# Yelp Dataset Exploritory Data Analysis

## Business Dataset
Looking at the business dataset, I begin with the following questions:
- [How many businesses are there in Las Vegas](#numRestaurants)
- [Opening/Closing times](#openClose)
- [Basic stats about the stars](#starData)
 - STD
 - Mean
 - Mode
 - Median
- [Attributes](#attributes)
- [Closed Businesses](#closed)
- Is there a correlation between stars and price-range


In [None]:
import pandas as pd
import numpy as np
from pprint import pprint
import matplotlib.pyplot as plt
import json
import re
from scipy import stats

In [None]:
def make_pie(labels, count, explode_label='',t=''):
    
    explode = np.zeros(len(labels))

    if explode_label != '':
        explode_index = labels.index(explode_label)
        explode[explode_index] = 0.1

    # Plot
    plt.pie(count, explode=explode, labels=labels,
            autopct='%1.1f%%', shadow=True, startangle=140)
    plt.title(t)
    plt.axis('equal')
    plt.show()
    
    
def dict_to_pies(d_true, d_false):
    for key in d_true.keys():
        if key not in d_false.keys():
            # need key in both true and false otherwise results won't make sense
            continue
        if isinstance(d_true[key],dict):
            dict_to_pies(d_true[key], d_false[key])
        else:
            labels = ['True','False']
            values = [d_true[key],d_false[key]]
            make_pie(labels, values, t=key)
        
    
def make_bar(labels, count, t="", yl="", xl=""):
    y_pos = np.arange(len(labels))

    plt.bar(y_pos, count, align='center', alpha=0.5)
    plt.xticks(y_pos, labels)
    plt.ylabel(yl)
    plt.xlabel(xl)
    plt.title(t)

    plt.show()

<a id="numRestaurants"></a>
## Number of Restaurants in Las Vegas

In [None]:
# load in the file
business_file = 'yelp_dataset\\csv\\cities\\business_las_vegas.csv'
business_data = pd.read_csv(business_file)

# strip the entries that don't have anything in the categories subset.
business_data_clean_categories = business_data.dropna(subset=['categories'])

# grab all the frames with "Restaurants" category
restaurant_df = business_data_clean_categories[business_data_clean_categories['categories'].str.contains('Restaurants')]

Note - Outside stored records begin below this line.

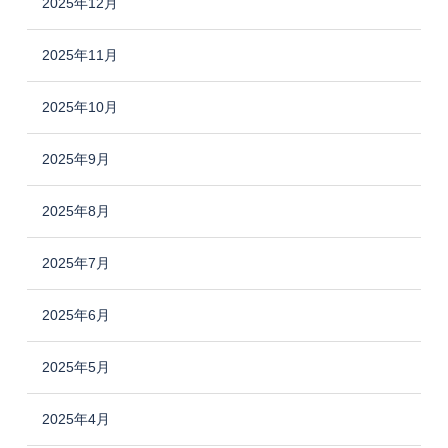
2025年12月
2025年11月
2025年10月
2025年9月
2025年8月
2025年7月
2025年6月
2025年5月
2025年4月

nRestaurants = restaurant_df.shape[0]
print("There are %d restaurants in the file." % nRestaurants)

<a id="openClose"></a>
## Opening and Closing Times

In [None]:
hours = restaurant_df['hours']
hours = hours.dropna()
hours_dict_open = {'Monday':{},'Tuesday':{},'Wednesday':{},'Thursday':{},'Friday':{},'Saturday':{},'Sunday':{}}
hours_dict_close = {'Monday':{},'Tuesday':{},'Wednesday':{},'Thursday':{},'Friday':{},'Saturday':{},'Sunday':{}}

for row in hours:
    json_hours = row.replace("'", "\"")
    d = json.loads(json_hours)
    
    for key in d:
        times = d[key].split('-')
        _open = times[0].split(':')[0]
        _close = times[1].split(':')[0]
        
        if _open in hours_dict_open[key]:
            hours_dict_open[key][_open] += 1
        else:
            hours_dict_open[key][_open] = 1
            
        if _close in hours_dict_close[key]:
            hours_dict_close[key][_close] += 1
        else:
            hours_dict_close[key][_close] = 1
            
for key in hours_dict_close:
    keys_sorted_open = list(hours_dict_open[key].keys())
    keys_sorted_open.sort(key=int)
    values_sorted_open = [x for _,x in sorted(zip(list(hours_dict_open[key].keys()),list(hours_dict_open[key].values())))]
    make_bar(keys_sorted_open,values_sorted_open,t="Opening Time on "+key,xl="Hour of Day",yl="# of Restaurants")
    
    keys_sorted_close = list(hours_dict_close[key].keys())
    keys_sorted_close.sort(key=int)
    values_sorted_close = [x for _,x in sorted(zip(list(hours_dict_close[key].keys()),list(hours_dict_close[key].values())))]
    make_bar(keys_sorted_close,values_sorted_close,t="Closing Time on "+key,xl="Hour of Day",yl="# of Restaurants")

<a id="starData"></a>
## Star Data

In [None]:
stars = restaurant_df['stars'].values
print("Average:            %f" % stars.mean())
print("Standard Deviation: %f"% stars.std())
print("Mode:               %f" % stats.mode(stars)[0][0])
print("Median:             %f" % np.median(stars))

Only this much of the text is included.